I don't know how, but I'd recovered fully within a matter of minutes after Amaya had left. My skin had healed, and my throat had quickly filled with the lovely moisture of saliva. Either my doctor had been a miracle worker, or an Angel had been looking out for me for some reason. However, my healing had surprised everyone that had been in the room, so I highly doubted my doctor had had anything to do with it. 

Amaya didn't know that I was better yet, and that's precisely why I am currently on my way to go see her now. I didn't quite know how she would take it, or the fact that deep in my brain I had this insane theory that she was the holder of Amermoon's fabled and mysterious power. 

"...You must end this, find your power" a soft voice spoke, shaking as I neared Amaya's temporary room. I then heard the thud of metal clanking against the metallic floor and Amaya crying a strangled sob. 

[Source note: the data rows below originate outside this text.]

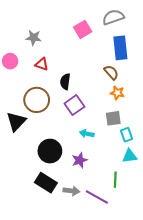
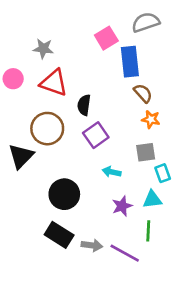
blue rectangle: (120, 48) -> (130, 62), moved
red triangle: (42, 64) -> (54, 83), size x1.6
cyan triangle: (130, 156) -> (152, 199), moved
purple star: (80, 160) -> (122, 206), moved

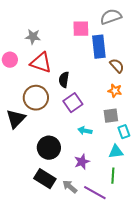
pink square: (106, 38) -> (81, 29), turned 30
brown semicircle: (143, 93) -> (117, 66), moved
purple star: (122, 206) -> (82, 162), moved
gray arrow: (92, 245) -> (70, 187), turned -147

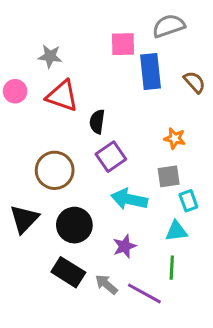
brown semicircle: (117, 66) -> (195, 82), moved
brown circle: (36, 98) -> (55, 170), moved
black triangle: (16, 119) -> (24, 219), moved
cyan arrow: (85, 131) -> (129, 199), size x1.6

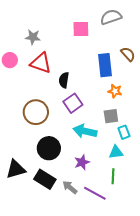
blue rectangle: (150, 71) -> (105, 65), moved
black triangle: (24, 219) -> (16, 169), moved, turned 30

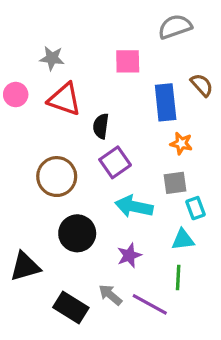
pink square: (81, 29) -> (128, 61), moved
black rectangle: (45, 179) -> (71, 307), moved

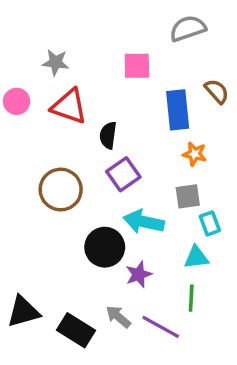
black circle: (77, 233) -> (105, 247), moved
black triangle: (25, 266) -> (23, 312), moved

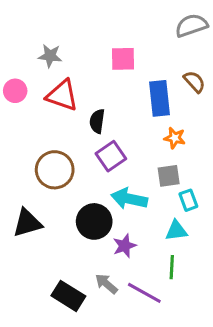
gray semicircle: (188, 28) -> (191, 25), moved
black triangle: (23, 312) -> (27, 223), moved

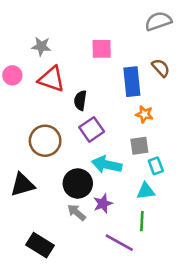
gray arrow: (106, 284) -> (77, 212), moved
black rectangle: (68, 296) -> (40, 245), moved

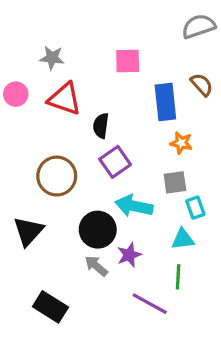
black triangle: (22, 185) -> (28, 231), turned -32

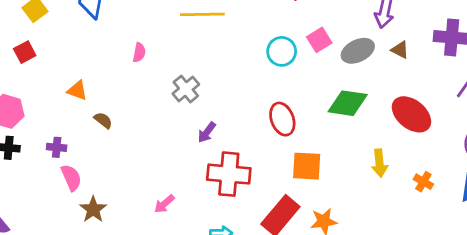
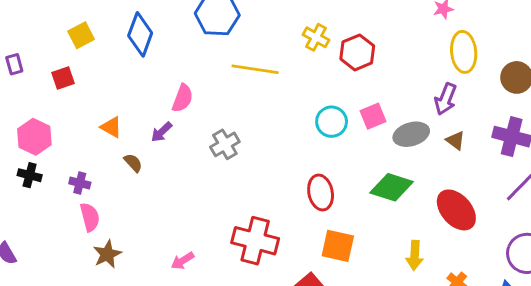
pink semicircle: (139, 53) -> (182, 98), size x1.4
purple arrow: (207, 132) -> (161, 132), moved

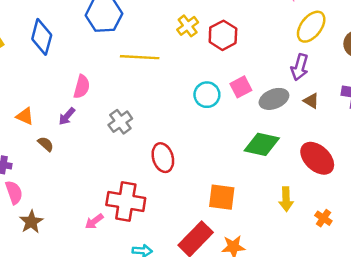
yellow cross: (316, 37) -> (188, 26), turned 30
yellow ellipse: (464, 52) -> (311, 27), turned 48
red ellipse: (321, 192) -> (163, 158), moved
red cross: (255, 241) -> (126, 201), moved

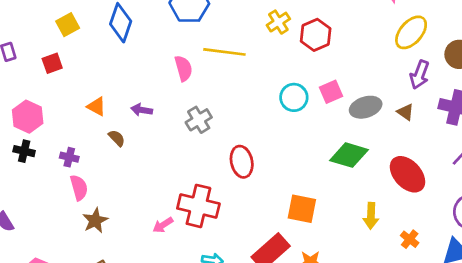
purple arrow: (300, 67) -> (420, 75), moved
pink semicircle: (82, 87) -> (183, 68), moved, turned -35
purple arrow: (67, 116) -> (142, 110), turned 54

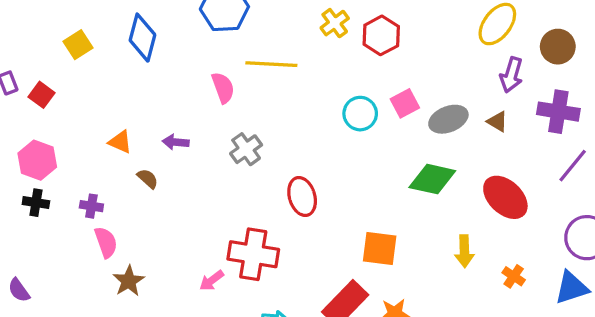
red square: (52, 63) -> (42, 95), moved, turned -30

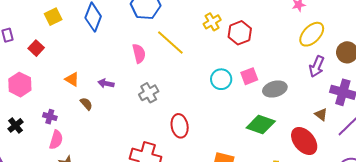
yellow line: (271, 64) -> (170, 43), turned 32
red square: (42, 95) -> (36, 48), moved
brown triangle: (497, 122) -> (321, 115), moved
black cross: (36, 203) -> (16, 125), moved, turned 35
pink semicircle: (106, 242) -> (56, 140), turned 30

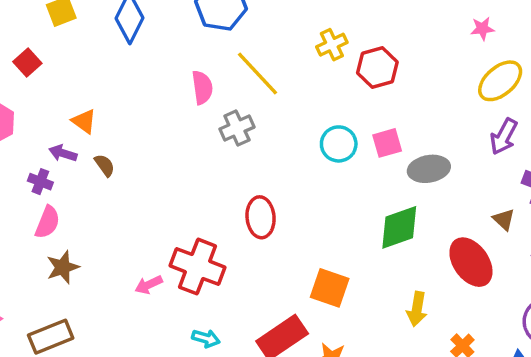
purple arrow: (106, 83) -> (63, 153), moved
gray cross: (149, 93) -> (237, 128), moved
green diamond: (261, 125) -> (399, 227), turned -44

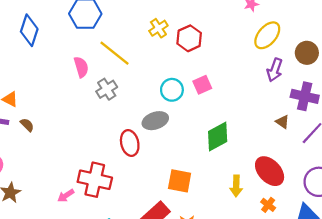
gray ellipse: (429, 169) -> (155, 121), moved
red ellipse: (471, 262) -> (270, 171), moved

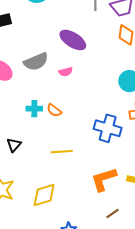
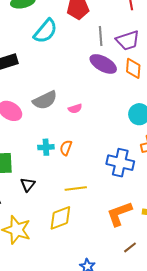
purple ellipse: (73, 40) -> (103, 64), moved
orange semicircle: (54, 110) -> (66, 148), turned 77
yellow diamond: (44, 195) -> (60, 218), moved

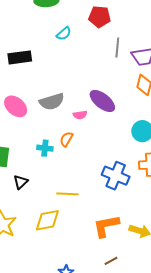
cyan semicircle: (45, 31) -> (64, 34), size x0.6
purple ellipse: (103, 64) -> (102, 101), moved
orange semicircle: (66, 148) -> (66, 139), moved

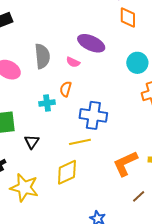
gray semicircle: (52, 102) -> (42, 56), turned -65
pink semicircle: (80, 115) -> (73, 62), turned 48
blue cross: (116, 176) -> (93, 115), moved

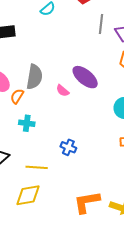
orange semicircle: (66, 89) -> (17, 96), moved
blue cross: (93, 115) -> (68, 147), size x0.6
yellow line: (80, 142) -> (37, 167), moved

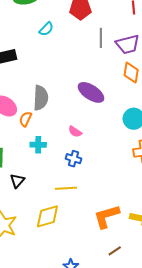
pink semicircle: (63, 91) -> (75, 132), moved
blue cross: (68, 147) -> (74, 159), moved
yellow line: (37, 167) -> (66, 188), moved

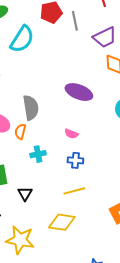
cyan semicircle: (46, 29) -> (22, 39), size x1.8
gray line: (101, 38) -> (75, 21), moved
yellow diamond: (47, 216) -> (62, 222), turned 36

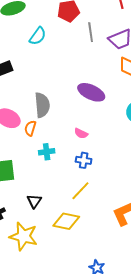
gray line: (75, 21) -> (91, 32), moved
cyan semicircle: (22, 39) -> (38, 36), size x0.7
yellow line: (74, 191) -> (80, 191), turned -35
black triangle: (25, 194) -> (34, 201), moved

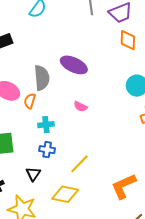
purple ellipse: (91, 92) -> (74, 65), moved
blue cross: (84, 160) -> (47, 150), moved

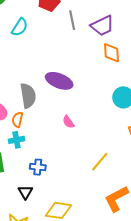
pink semicircle: (80, 107) -> (68, 122), turned 32
cyan cross: (46, 125) -> (16, 140), moved
yellow line: (79, 164) -> (100, 162), moved

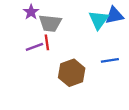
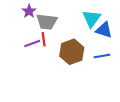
blue triangle: (114, 15) -> (104, 30), moved, turned 30
brown hexagon: (72, 73) -> (72, 52), moved

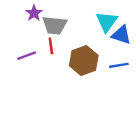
purple line: (32, 43) -> (27, 56), moved

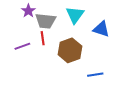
cyan triangle: (107, 22) -> (75, 15), moved
blue line: (119, 65) -> (95, 75), moved

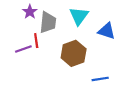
gray trapezoid: (46, 21) -> (48, 22), turned -90
red line: (43, 38) -> (36, 41), moved

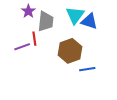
blue triangle: (107, 31) -> (89, 21), moved
blue line: (100, 79) -> (87, 69), moved

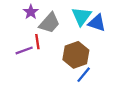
gray trapezoid: (46, 21) -> (49, 23), turned 35
blue line: (87, 69) -> (84, 75), moved, turned -42

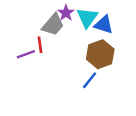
purple star: (31, 12) -> (66, 13), moved
brown hexagon: (76, 55) -> (100, 54), moved

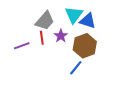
purple star: (66, 13) -> (61, 36), moved
red line: (40, 45) -> (42, 38), moved

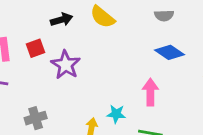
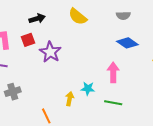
black arrow: (62, 20) -> (37, 19), moved
gray cross: (36, 118) -> (13, 92), moved

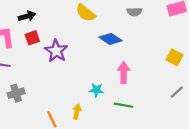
black arrow: (37, 19) -> (27, 16), moved
blue diamond: (127, 43) -> (111, 39), moved
yellow arrow: (70, 99) -> (77, 112), moved

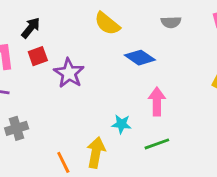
black arrow: (27, 16) -> (31, 28), turned -35
green line: (124, 105) -> (157, 144), turned -30
yellow arrow: (77, 112) -> (96, 152), size x1.5

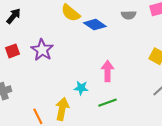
gray semicircle: (171, 22) -> (129, 15), moved
red square: (38, 56) -> (13, 51), moved
blue diamond: (140, 58) -> (95, 25), moved

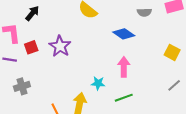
blue diamond: (95, 25) -> (124, 34), moved

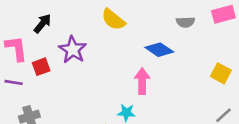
purple star: (60, 46) -> (73, 50), moved
pink arrow: (124, 67) -> (142, 81), moved

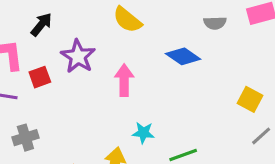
yellow square: (221, 73) -> (250, 99), moved
pink arrow: (142, 81) -> (124, 80), moved

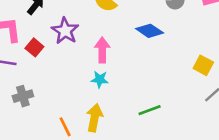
red square: (40, 77) -> (34, 47), turned -30
cyan star: (143, 133) -> (100, 79), moved

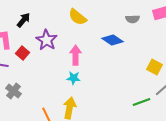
gray cross: (23, 96) -> (14, 91), turned -35
green line: (150, 110) -> (142, 102), moved

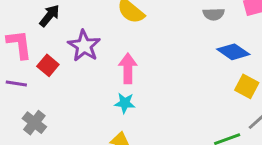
blue diamond: (113, 40) -> (233, 52), moved

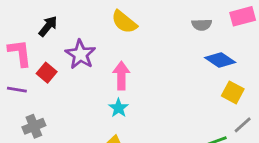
cyan star: (125, 103) -> (118, 108), turned 30
gray cross: (34, 123) -> (34, 126), turned 30

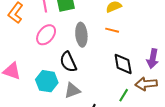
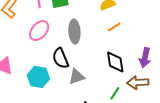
orange line: (112, 30) -> (114, 27), moved, turned -48
gray triangle: (72, 91) -> (77, 77), moved

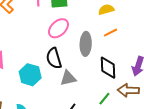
pink ellipse: (39, 31) -> (58, 28), moved
gray ellipse: (74, 31) -> (86, 44), moved

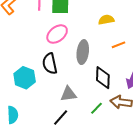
orange line: (111, 33) -> (118, 45), moved
gray triangle: (68, 78) -> (68, 94), moved

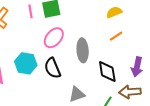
yellow semicircle: (106, 20) -> (114, 12), moved
cyan hexagon: (25, 78) -> (26, 63), moved

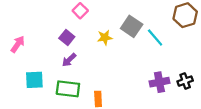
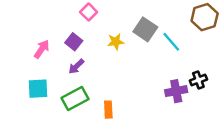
pink arrow: (18, 44) -> (42, 49), moved
black cross: (185, 81) -> (198, 80), moved
green rectangle: (68, 89) -> (75, 98), turned -35

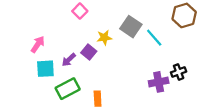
purple square: (74, 42) -> (89, 52), moved
cyan square: (38, 89) -> (45, 69), moved

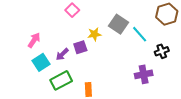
purple square: (89, 52) -> (80, 47), turned 32
cyan square: (45, 69) -> (41, 62), turned -30
black cross: (179, 72) -> (162, 51), moved

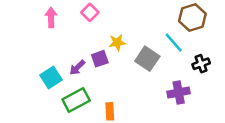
brown hexagon: (167, 14) -> (192, 17), moved
gray square: (118, 24) -> (147, 59), moved
pink arrow: (34, 40) -> (51, 17), moved, turned -35

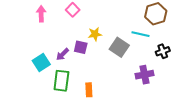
cyan line: (174, 42) -> (140, 34), turned -36
purple square: (100, 59) -> (81, 47), turned 32
green rectangle: (76, 100) -> (61, 81), turned -55

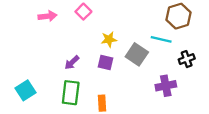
pink arrow: (41, 14) -> (47, 16), turned 84
purple square: (81, 47) -> (105, 63), moved
cyan square: (41, 62) -> (25, 90), moved

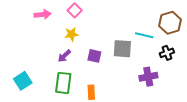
brown hexagon: (179, 16) -> (170, 23), moved
yellow star: (109, 39) -> (72, 34), moved
gray square: (137, 54) -> (122, 49), turned -30

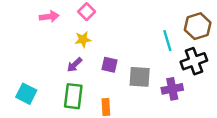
cyan line: (144, 35) -> (167, 41), turned 60
gray square: (122, 49) -> (140, 77), moved
black cross: (167, 53) -> (194, 61), size x1.5
cyan square: (23, 81) -> (26, 94), turned -30

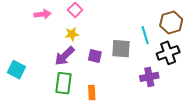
purple arrow: (75, 65) -> (65, 56), size x1.5
gray square: (140, 77) -> (121, 49), moved
cyan square: (26, 94) -> (16, 70), moved

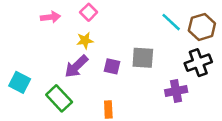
cyan line: (145, 35) -> (171, 22), moved, turned -30
green rectangle: (64, 83) -> (59, 98), moved, turned -50

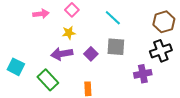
cyan line: (171, 22) -> (113, 18), moved
purple arrow: (76, 66) -> (62, 54), turned 35
purple square: (112, 66) -> (91, 54), turned 32

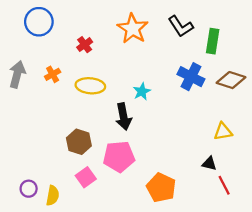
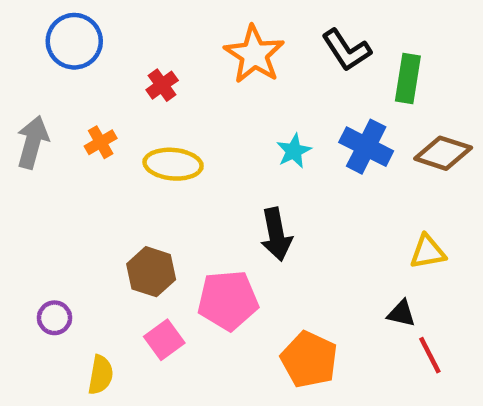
cyan star: (142, 91) -> (294, 151), moved
black arrow: (123, 117) -> (276, 234), moved
purple circle: (29, 189) -> (54, 318), moved

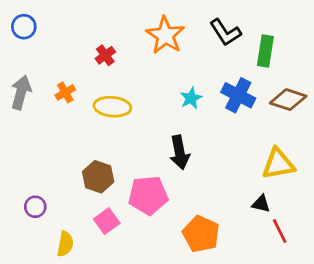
blue circle: (74, 41) -> (24, 27), moved, size x0.7
yellow triangle: (428, 252) -> (278, 164), size x1.4

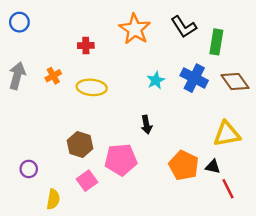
red cross: (105, 55) -> (86, 45), turned 35
brown diamond: (288, 100) -> (235, 82), turned 36
black arrow: (180, 152) -> (146, 125), size x0.7
orange pentagon: (201, 234) -> (184, 165), moved

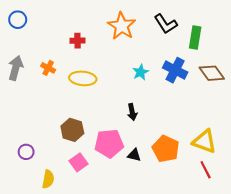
orange cross: (53, 76) -> (48, 68), turned -32
yellow triangle: (227, 134) -> (204, 141), moved, turned 30
black triangle: (213, 167) -> (134, 155), moved

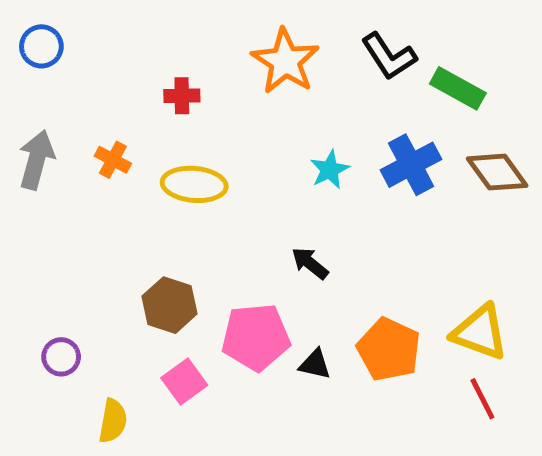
green rectangle: (195, 37) -> (458, 88), turned -70
blue cross: (175, 70) -> (411, 165), turned 35
black arrow: (132, 112) -> (310, 263), turned 140

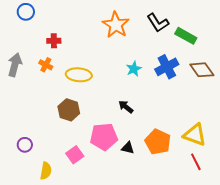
blue circle: (41, 46) -> (26, 12), moved
red cross: (182, 96) -> (54, 41), moved
brown hexagon: (170, 305) -> (69, 110), moved

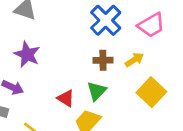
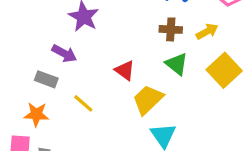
green triangle: (97, 91) -> (177, 64), moved, turned -40

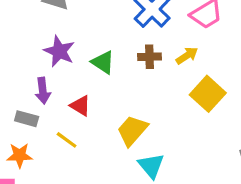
purple arrow: (64, 54) -> (43, 91), turned 60
green triangle: (177, 64) -> (103, 62), moved
red triangle: (125, 70) -> (80, 106), moved

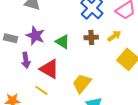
red triangle: (80, 106) -> (49, 69), size x1.5
gray rectangle: (27, 119) -> (10, 38), moved

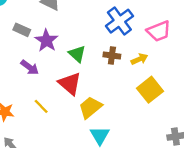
gray rectangle: (10, 38) -> (22, 30), moved
purple arrow: (26, 60) -> (30, 67), turned -56
red triangle: (49, 69) -> (70, 84), moved

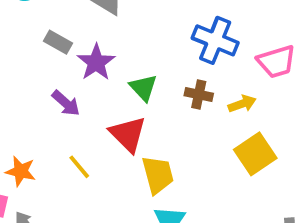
blue cross: (119, 21) -> (215, 40), turned -36
yellow trapezoid: (90, 107) -> (158, 175), turned 110

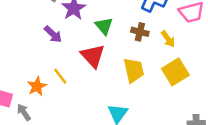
yellow arrow: (242, 104) -> (168, 39), turned 72
orange star: (21, 171) -> (37, 86), moved, turned 30
yellow trapezoid: (158, 175) -> (134, 70), moved

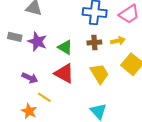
purple arrow: (53, 34) -> (30, 78), moved
yellow arrow: (168, 39) -> (118, 41), turned -48

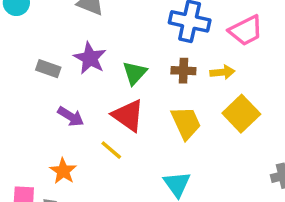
gray rectangle: (15, 37) -> (48, 69), moved
green triangle: (65, 47) -> (135, 73), turned 35
yellow line: (44, 97) -> (111, 150), moved

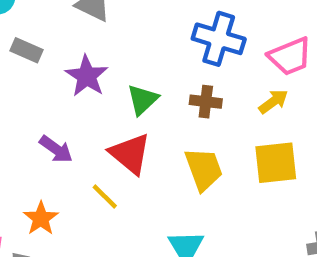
gray rectangle: (48, 69) -> (27, 50), moved
yellow arrow: (222, 72) -> (273, 102), moved, turned -35
yellow square: (241, 114) -> (276, 163), turned 33

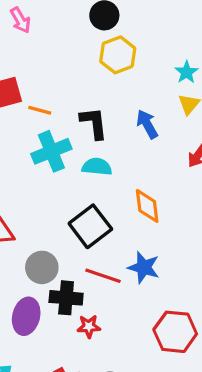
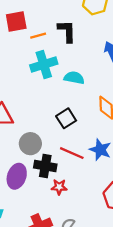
orange line: (40, 110) -> (38, 36), turned -35
black L-shape: (94, 123) -> (67, 31), moved
black square: (90, 226) -> (66, 118), size x0.7

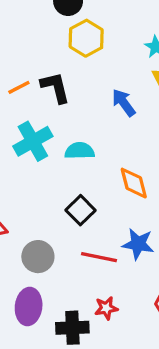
orange line: (38, 36) -> (19, 87), moved
black cross: (45, 166) -> (72, 328), moved
red star: (59, 187) -> (106, 308), moved

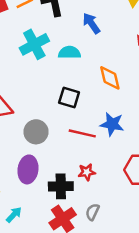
blue arrow: (124, 103) -> (91, 23), moved
black square: (80, 210) -> (69, 97), turned -30

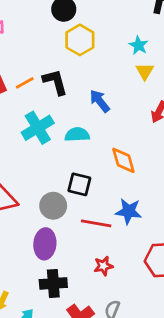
gray circle: (36, 132) -> (53, 206), moved
purple ellipse: (28, 169) -> (45, 244), moved
black cross: (61, 186) -> (53, 283), moved

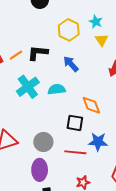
yellow hexagon: (80, 40) -> (69, 30), moved
black L-shape: (55, 82) -> (38, 53), turned -65
black square: (79, 184) -> (75, 123), moved

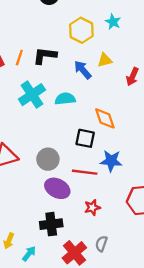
yellow triangle: (102, 40) -> (105, 60), moved, turned 48
orange line: (16, 55) -> (19, 58), turned -40
purple ellipse: (40, 170) -> (57, 188), moved, turned -65

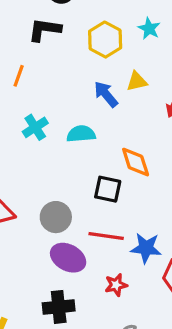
black L-shape: (45, 56) -> (44, 30), moved
cyan cross: (32, 95) -> (35, 127), size x0.7
blue star: (111, 161) -> (146, 248), moved

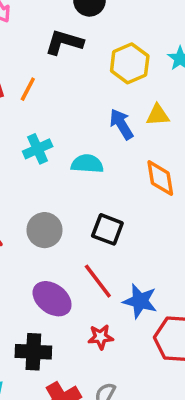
orange diamond: (136, 162) -> (160, 178), moved
gray circle: (56, 217) -> (45, 230), moved
red line: (106, 236) -> (98, 281), turned 36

"Are you alright, May?" I asked as I knocked on the door. My body ached to run into the room, to envelop her in my arms, to take all of the pain away and get lost in the familiarity of our entangled limbs... but that was the improper thing for a prince to do, and I doubt that pretending her hatred for me didn't exist would make it go away. 

"I... Isaac?" she asked me gently from the other side of the door, her voice cautious as it dulled into a confused whisper. I heard shuffling before the door opened to a teary-eyed princess that I don't think had ever been so raw in all of her beauty. Sure, she looked great in dresses and all, but when the make-up was gone and she'd relaxed into clothes that actually looked comfortable... she was purely a goddess conjured by my imagination.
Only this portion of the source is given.